Problem statement:
Read the entries below and pull out each line with the string "Tamaño".

━━ Given data ━━

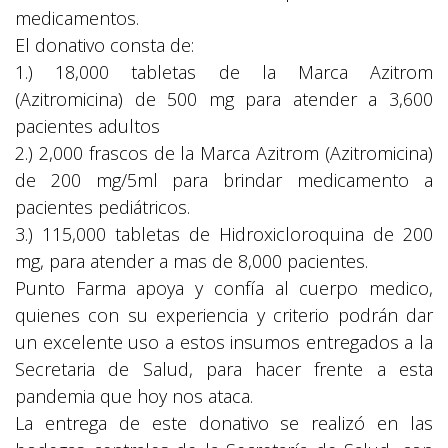
medicamentos.
El donativo consta de:
1.) 18,000 tabletas de la Marca Azitrom
(Azitromicina) de 500 mg para atender a 3,600
pacientes adultos
2.) 2,000 frascos de la Marca Azitrom (Azitromicina)
de 200 mg/5ml para brindar medicamento a
pacientes pediátricos.
3.) 115,000 tabletas de Hidroxicloroquina de 200
mg, para atender a mas de 8,000 pacientes.
Punto Farma apoya y confía al cuerpo medico,
quienes con su experiencia y criterio podrán dar
un excelente uso a estos insumos entregados a la
Secretaria de Salud, para hacer frente a esta
pandemia que hoy nos ataca.
La entrega de este donativo se realizó en las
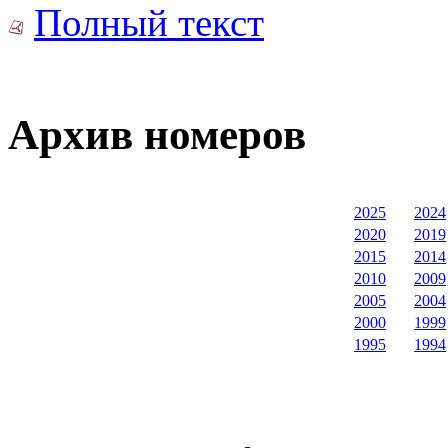
Полный текст
Архив номеров
2025
2024
2020
2019
2015
2014
2010
2009
2005
2004
2000
1999
1995
1994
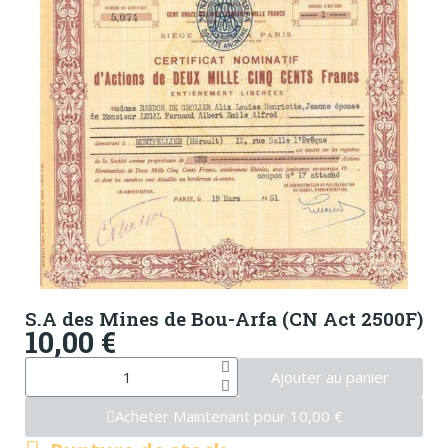
S.A des Mines de Bou-Arfa (CN Act 2500F)
10,00 €
Ajouter au panier
Acheter Maintenant pour 10,00 €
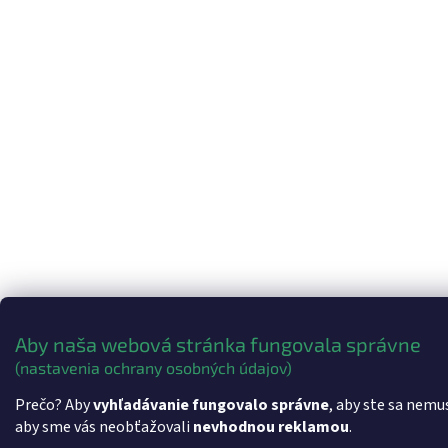
Aby naša webová stránka fungovala správne
(nastavenia ochrany osobných údajov)
Prečo? Aby
vyhľadávanie fungovalo správne
, aby ste sa nemu
aby sme vás neobťažovali
nevhodnou reklamou
.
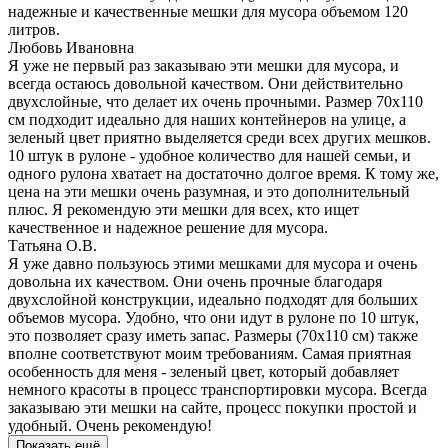
надежные и качественные мешки для мусора объемом 120
литров.
Любовь Ивановна
Я уже не первый раз заказываю эти мешки для мусора, и
всегда остаюсь довольной качеством. Они действительно
двухслойные, что делает их очень прочными. Размер 70х110
см подходит идеально для наших контейнеров на улице, а
зеленый цвет приятно выделяется среди всех других мешков.
10 штук в рулоне - удобное количество для нашей семьи, и
одного рулона хватает на достаточно долгое время. К тому же,
цена на эти мешки очень разумная, и это дополнительный
плюс. Я рекомендую эти мешки для всех, кто ищет
качественное и надежное решение для мусора.
Татьяна О.В.
Я уже давно пользуюсь этими мешками для мусора и очень
довольна их качеством. Они очень прочные благодаря
двухслойной конструкции, идеально подходят для больших
объемов мусора. Удобно, что они идут в рулоне по 10 штук,
это позволяет сразу иметь запас. Размеры (70х110 см) также
вполне соответствуют моим требованиям. Самая приятная
особенность для меня - зеленый цвет, который добавляет
немного красоты в процесс транспортировки мусора. Всегда
заказываю эти мешки на сайте, процесс покупки простой и
удобный. Очень рекомендую!
Показать ещё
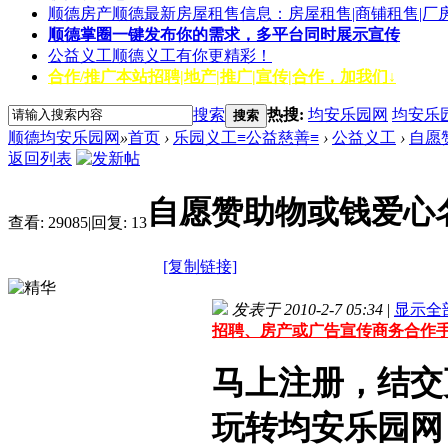
顺德房产
顺德最新房屋租售信息：房屋租售|商铺租售|厂
顺德掌圈
一键发布你的需求，多平台同时展示宣传
公益义工
顺德义工有你更精彩！
合作/推广
本站招聘|地产|推广|宣传|合作，加我们↓
搜索
热搜:
均安乐园网
均安乐
搜索
顺德均安乐园网
»
首页
›
乐园义工≡公益慈善≡
›
公益义工
›
自愿
返回列表
自愿赞助物或钱爱心
查看:
29085
|
回复:
13
[复制链接]
发表于 2010-2-7 05:34
|
显示全
招聘、房产或广告宣传商务合作手机微信
马上注册，结交
玩转均安乐园网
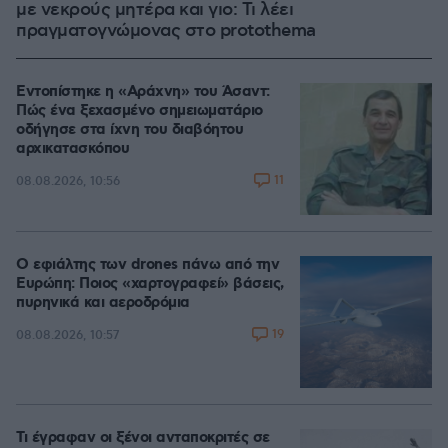
με νεκρούς μητέρα και γιο: Τι λέει
πραγματογνώμονας στο protothema
Εντοπίστηκε η «Αράχνη» του Άσαντ:
Πώς ένα ξεχασμένο σημειωματάριο
οδήγησε στα ίχνη του διαβόητου
αρχικατασκόπου
11
08.08.2026, 10:56
Ο εφιάλτης των drones πάνω από την
Ευρώπη: Ποιος «χαρτογραφεί» βάσεις,
πυρηνικά και αεροδρόμια
19
08.08.2026, 10:57
Τι έγραφαν οι ξένοι ανταποκριτές σε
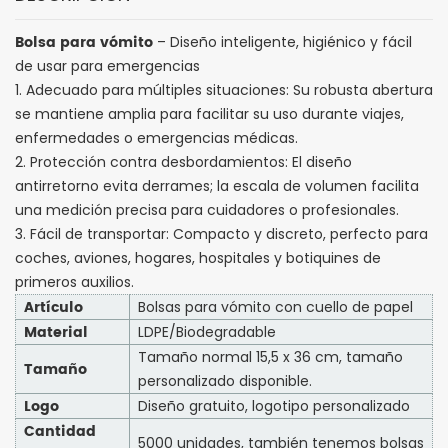
Bolsa para vómito
– Diseño inteligente, higiénico y fácil
de usar para emergencias
1. Adecuado para múltiples situaciones: Su robusta abertura
se mantiene amplia para facilitar su uso durante viajes,
enfermedades o emergencias médicas.
2. Protección contra desbordamientos: El diseño
antirretorno evita derrames; la escala de volumen facilita
una medición precisa para cuidadores o profesionales.
3. Fácil de transportar: Compacto y discreto, perfecto para
coches, aviones, hogares, hospitales y botiquines de
primeros auxilios.
Artículo
Bolsas para vómito con cuello de papel
Material
LDPE/Biodegradable
Tamaño normal 15,5 x 36 cm, tamaño
Tamaño
personalizado disponible.
Logo
Diseño gratuito, logotipo personalizado
Cantidad
5000 unidades, también tenemos bolsas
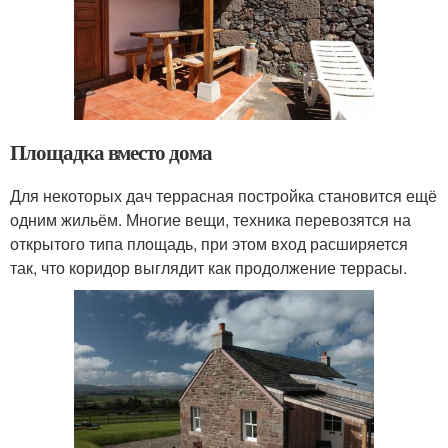
Площадка вместо дома
Для некоторых дач террасная постройка становится ещё
одним жильём. Многие вещи, техника перевозятся на
открытого типа площадь, при этом вход расширяется
так, что коридор выглядит как продолжение террасы.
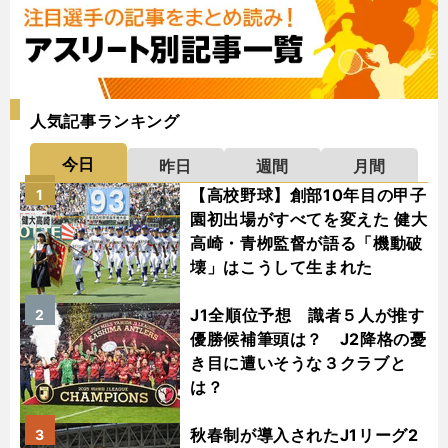
人気記事ランキング
今日
昨日
週間
月間
【高校野球】創部10年目の甲子
1
園初出場がすべてを変えた 健大
高崎・青栁監督が語る「機動破
壊」はこうして生まれた
J1全順位予想 識者５人が推す
2
優勝候補筆頭は？ J2降格の憂
き目に遭いそうな３クラブと
は？
秋春制が導入されたJ1リーグ2
3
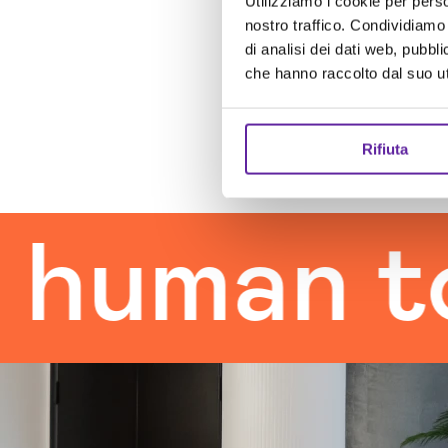
Utilizziamo i cookie per perso
nostro traffico. Condividiamo 
di analisi dei dati web, pubbl
che hanno raccolto dal suo uti
Rifiuta
an touch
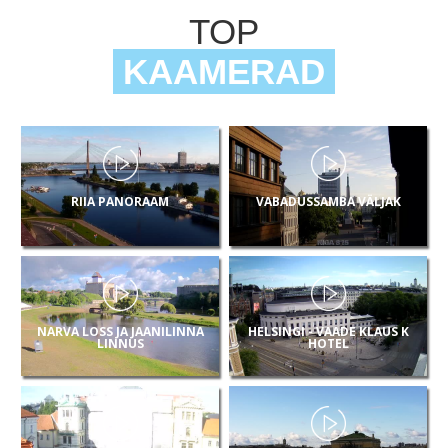
TOP
KAAMERAD
RIIA PANORAAM
VABADUSSAMBA VÄLJAK
NARVA LOSS JA JAANILINNA
HELSINGI - VAADE KLAUS K
LINNUS
HOTEL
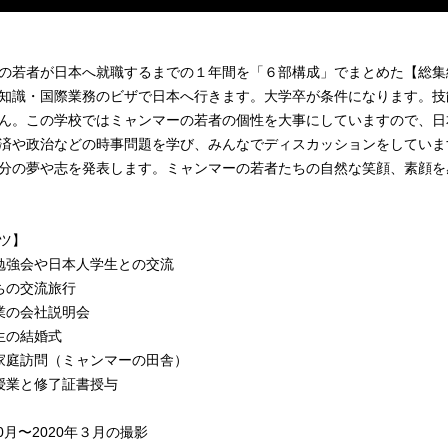
の若者が日本へ就職するまでの１年間を「６部構成」でまとめた【総集
知識・国際業務のビザで日本へ行きます。大学卒が条件になります。技
ん。この学校ではミャンマーの若者の個性を大事にしていますので、日
済や政治などの時事問題を学び、みんなでディスカッションをしていま
分の夢や志を発表します。ミャンマーの若者たちの自然な笑顔、素顔を
ツ】
勉強会や日本人学生との交流
ちの交流旅行
業の会社説明会
生の結婚式
家庭訪問（ミャンマーの田舎）
授業と修了証書授与
10月〜2020年３月の撮影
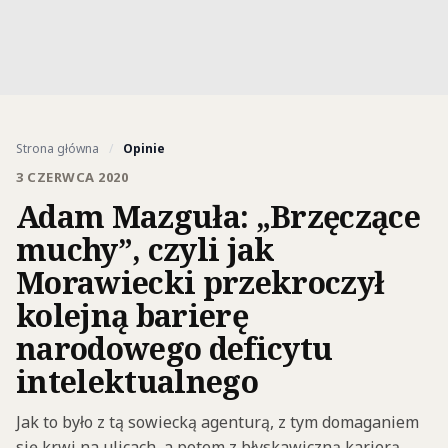
Strona główna
/
Opinie
3 CZERWCA 2020
Adam Mazguła: „Brzęczące
muchy”, czyli jak
Morawiecki przekroczył
kolejną barierę
narodowego deficytu
intelektualnego
Jak to było z tą sowiecką agenturą, z tym domaganiem
się krwi na ulicach, a potem z błyskawiczną karierą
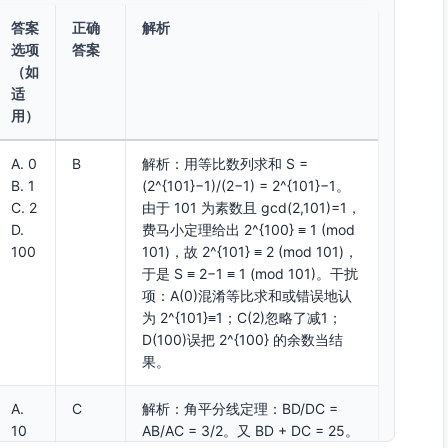
答案
正确
解析
选项
答案
（如
适
用）
A. 0
B
解析：用等比数列求和 S =
B. 1
(2^{101}−1)/(2−1) = 2^{101}−1。
C. 2
由于 101 为素数且 gcd(2,101)=1，
D.
费马小定理给出 2^{100} ≡ 1 (mod
100
101)，故 2^{101} ≡ 2 (mod 101)，
于是 S ≡ 2−1 ≡ 1 (mod 101)。干扰
项：A(0)混淆等比求和或错误地认
为 2^{101}≡1；C(2)忽略了减1；
D(100)误把 2^{100} 的余数当结
果。
A.
C
解析：角平分线定理：BD/DC =
10
AB/AC = 3/2。又 BD + DC = 25。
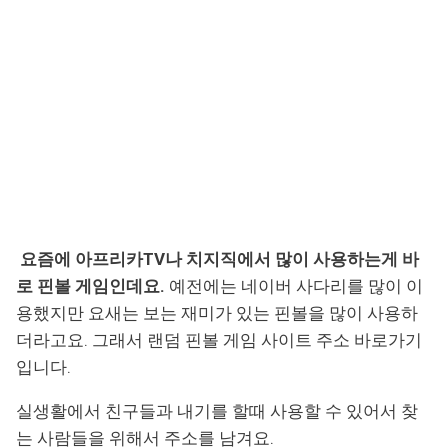
요즘에 아프리카TV나 치지직에서 많이 사용하는게 바
로 핀볼 게임인데요.
예전에는 네이버 사다리를 많이 이
용했지만 요새는 보는 재미가 있는 핀볼을 많이 사용하
더라고요. 그래서 랜덤 핀볼 게임 사이트 주소 바로가기
입니다.
실생활에서 친구들과 내기를 할때 사용할 수 있어서 찾
는 사람들을 위해서 주소를 남겨요.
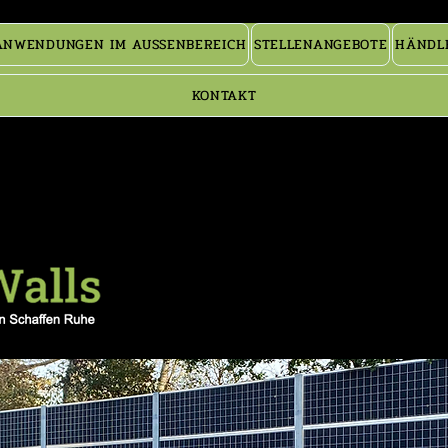
ANWENDUNGEN IM AUSSENBEREICH
STELLENANGEBOTE
HÄNDLE
KONTAKT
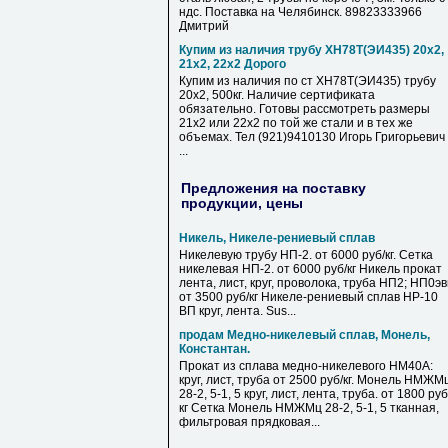
ндс. Поставка на Челябинск. 89823333966
Дмитрий
Купим из наличия трубу ХН78Т(ЭИ435) 20х2,
21х2, 22х2 Дорого
Купим из наличия по ст ХН78Т(ЭИ435) трубу
20х2, 500кг. Наличие сертификата
обязательно. Готовы рассмотреть размеры
21х2 или 22х2 по той же стали и в тех же
объемах. Тел (921)9410130 Игорь Григорьевич
...
Предложения на поставку
продукции, цены
Никель, Никеле-рениевый сплав
Никелевую трубу НП-2. от 6000 руб/кг. Сетка
никелевая НП-2. от 6000 руб/кг Никель прокат
лента, лист, круг, проволока, труба НП2; НП0э
от 3500 руб/кг Никеле-рениевый сплав НР-10
ВП круг, лента. Sus...
продам Медно-никелевый сплав, Монель,
Константан.
Прокат из сплава медно-никелевого НМ40А:
круг, лист, труба от 2500 руб/кг. Монель НМЖМ
28-2, 5-1, 5 круг, лист, лента, труба. от 1800 руб
кг Сетка Монель НМЖМц 28-2, 5-1, 5 тканная,
фильтровая прядковая...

━━━

Your response:
Tamaño normal 15,5 x 36 cm, tamaño
Tamaño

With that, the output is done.